Monday

Explorer's excerpts II: Andrews on desert bandits

Following is a recollection of an encounter with bandits in Mongolia by Roy Chapman Andrews (American Museum of Natural History):

"I was more than a mile in advance of Johnson as we approached the place where the two Russian cars had been robbed a few weeks earlier. As I recognized the spot the thought came to me, 'I wonder if brigands would attempt to hold me up on the same ground.' Almost at the same moment, I saw the flash of a gun barrel on the summit of a hill three hundred yards away. The head and shoulders of a single mounted horseman were just visible against the sky. In Mongolia and China only two kinds of native have modern rifles- brigands and soldiers. As a matter of fact, these terms are virtually synonymous. The horseman on the hilltop was doubtless a sentinel to give warning to others in the valley below. I had no mind to have him in such a position, whoever he might be, and drawing my revolver, I fired twice. The bullets must have come too close for comfort, although I did not attempt to hit him, for he instantly disappeared. "

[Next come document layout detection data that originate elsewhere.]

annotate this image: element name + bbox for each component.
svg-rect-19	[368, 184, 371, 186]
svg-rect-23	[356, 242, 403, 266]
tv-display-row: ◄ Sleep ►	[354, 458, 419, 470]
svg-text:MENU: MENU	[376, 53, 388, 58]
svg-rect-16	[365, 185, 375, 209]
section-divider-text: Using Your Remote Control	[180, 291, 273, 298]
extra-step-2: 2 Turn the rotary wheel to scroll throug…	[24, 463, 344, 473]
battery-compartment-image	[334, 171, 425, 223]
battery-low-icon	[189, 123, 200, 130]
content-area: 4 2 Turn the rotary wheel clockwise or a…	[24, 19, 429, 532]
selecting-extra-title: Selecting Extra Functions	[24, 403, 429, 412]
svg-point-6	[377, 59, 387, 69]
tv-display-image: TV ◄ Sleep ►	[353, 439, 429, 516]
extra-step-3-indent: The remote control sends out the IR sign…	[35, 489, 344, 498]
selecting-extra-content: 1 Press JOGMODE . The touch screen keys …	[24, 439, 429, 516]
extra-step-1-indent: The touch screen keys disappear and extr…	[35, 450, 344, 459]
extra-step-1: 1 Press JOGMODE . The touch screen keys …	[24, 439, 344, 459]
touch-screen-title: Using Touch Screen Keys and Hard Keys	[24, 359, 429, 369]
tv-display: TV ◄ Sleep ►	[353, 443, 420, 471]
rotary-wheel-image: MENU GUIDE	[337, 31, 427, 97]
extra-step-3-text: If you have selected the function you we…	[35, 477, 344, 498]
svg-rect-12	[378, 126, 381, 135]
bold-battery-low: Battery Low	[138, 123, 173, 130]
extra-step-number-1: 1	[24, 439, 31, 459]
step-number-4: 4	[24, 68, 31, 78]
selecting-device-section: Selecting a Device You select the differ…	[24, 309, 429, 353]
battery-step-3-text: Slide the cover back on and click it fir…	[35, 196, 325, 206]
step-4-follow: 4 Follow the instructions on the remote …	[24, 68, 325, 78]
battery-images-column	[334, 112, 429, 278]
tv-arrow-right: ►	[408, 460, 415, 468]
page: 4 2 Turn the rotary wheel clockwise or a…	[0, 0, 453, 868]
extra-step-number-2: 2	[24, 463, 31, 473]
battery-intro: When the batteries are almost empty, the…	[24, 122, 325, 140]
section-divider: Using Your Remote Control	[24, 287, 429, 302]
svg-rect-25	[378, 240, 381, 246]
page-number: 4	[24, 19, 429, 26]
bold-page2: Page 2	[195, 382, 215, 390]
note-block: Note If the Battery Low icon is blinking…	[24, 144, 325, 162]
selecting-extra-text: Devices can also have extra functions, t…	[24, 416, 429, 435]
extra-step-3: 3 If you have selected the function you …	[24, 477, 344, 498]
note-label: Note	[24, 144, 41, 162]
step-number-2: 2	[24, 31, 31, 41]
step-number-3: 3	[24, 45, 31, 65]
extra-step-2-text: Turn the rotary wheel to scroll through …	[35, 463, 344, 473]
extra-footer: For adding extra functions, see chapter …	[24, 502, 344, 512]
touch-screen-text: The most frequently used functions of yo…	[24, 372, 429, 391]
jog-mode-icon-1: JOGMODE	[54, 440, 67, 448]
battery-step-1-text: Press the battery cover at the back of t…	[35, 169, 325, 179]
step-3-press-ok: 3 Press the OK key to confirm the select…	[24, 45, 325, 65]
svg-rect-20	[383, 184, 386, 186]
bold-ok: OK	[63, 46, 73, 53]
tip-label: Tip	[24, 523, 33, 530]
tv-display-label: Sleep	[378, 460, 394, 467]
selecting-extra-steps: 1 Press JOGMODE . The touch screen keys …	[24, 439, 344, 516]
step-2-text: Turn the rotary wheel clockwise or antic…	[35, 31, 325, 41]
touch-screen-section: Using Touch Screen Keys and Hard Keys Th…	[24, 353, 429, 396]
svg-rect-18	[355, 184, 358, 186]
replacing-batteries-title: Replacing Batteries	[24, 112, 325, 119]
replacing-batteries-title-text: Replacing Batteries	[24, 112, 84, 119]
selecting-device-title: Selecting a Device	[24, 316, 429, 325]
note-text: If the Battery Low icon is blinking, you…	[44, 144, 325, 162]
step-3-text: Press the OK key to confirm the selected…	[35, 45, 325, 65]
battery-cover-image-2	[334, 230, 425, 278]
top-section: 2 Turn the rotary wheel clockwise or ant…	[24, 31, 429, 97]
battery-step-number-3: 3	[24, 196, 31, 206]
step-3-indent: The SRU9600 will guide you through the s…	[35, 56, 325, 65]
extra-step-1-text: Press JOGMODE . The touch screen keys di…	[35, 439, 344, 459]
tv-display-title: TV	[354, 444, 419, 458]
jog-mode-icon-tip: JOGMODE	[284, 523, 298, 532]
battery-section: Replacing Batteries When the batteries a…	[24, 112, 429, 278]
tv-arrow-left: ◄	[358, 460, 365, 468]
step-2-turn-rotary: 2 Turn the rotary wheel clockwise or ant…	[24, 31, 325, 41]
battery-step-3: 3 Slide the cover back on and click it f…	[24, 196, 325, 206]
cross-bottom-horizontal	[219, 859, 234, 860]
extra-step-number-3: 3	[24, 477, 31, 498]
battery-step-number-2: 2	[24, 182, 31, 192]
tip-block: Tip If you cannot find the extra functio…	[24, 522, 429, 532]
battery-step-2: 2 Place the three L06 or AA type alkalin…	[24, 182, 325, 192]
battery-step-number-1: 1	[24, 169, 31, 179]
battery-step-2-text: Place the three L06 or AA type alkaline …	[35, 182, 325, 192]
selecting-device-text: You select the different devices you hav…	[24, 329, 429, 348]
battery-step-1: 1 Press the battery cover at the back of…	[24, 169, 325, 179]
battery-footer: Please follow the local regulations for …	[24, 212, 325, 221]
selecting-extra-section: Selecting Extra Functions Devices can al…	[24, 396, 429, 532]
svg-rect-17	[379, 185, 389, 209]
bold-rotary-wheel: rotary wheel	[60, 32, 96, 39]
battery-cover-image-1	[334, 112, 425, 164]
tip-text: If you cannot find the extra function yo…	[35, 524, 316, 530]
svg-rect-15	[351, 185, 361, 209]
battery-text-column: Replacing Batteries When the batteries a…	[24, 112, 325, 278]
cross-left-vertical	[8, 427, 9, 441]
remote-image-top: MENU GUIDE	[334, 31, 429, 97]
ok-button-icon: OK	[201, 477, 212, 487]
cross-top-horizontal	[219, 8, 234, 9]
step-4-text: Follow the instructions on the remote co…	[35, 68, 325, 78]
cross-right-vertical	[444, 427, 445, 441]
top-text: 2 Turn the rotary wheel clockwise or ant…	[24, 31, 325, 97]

A moment later, as the car topped the rim of the valley, I saw three mounted bandits as the bottom of the slope. It would have been impossible to turn the car and retreat without exposing myself to close range shots and knowing that a Mongol pony never would stand against the charge of a motor I decided to attack. The cut-out was open and with a smooth stretch in front of me, I roared down the slope at forty miles an hour. The expected happened! While the brigands were endeavoring to unship their rifles, which were on their backs, their horses began a series of leaps and bounds, madly bucking and rearing, so that the men could hardly stay in their saddles. I opened up with one of my six-shooters, firing close to their heads, and in a second the situation had changed! The only thing that the brigands wanted to do was to get away. When last I saw them, they were breaking all speed-records on the other side of the valley..."

~On the trail of ancient man (1926), pp.216-217

1 comment:

Spencer said...

Haha! That's a fantastic little story, thanks for posting it.

It sounds just like ol' Andrews, man of adventure as he was (like the legend goes, Indiana Jones was inspired by him). Remember how they called it "RCA'd" when a fossil was excavated poorly (or otherwise damaged) by him? Granger was a good "sidekick" to have for matters such as those.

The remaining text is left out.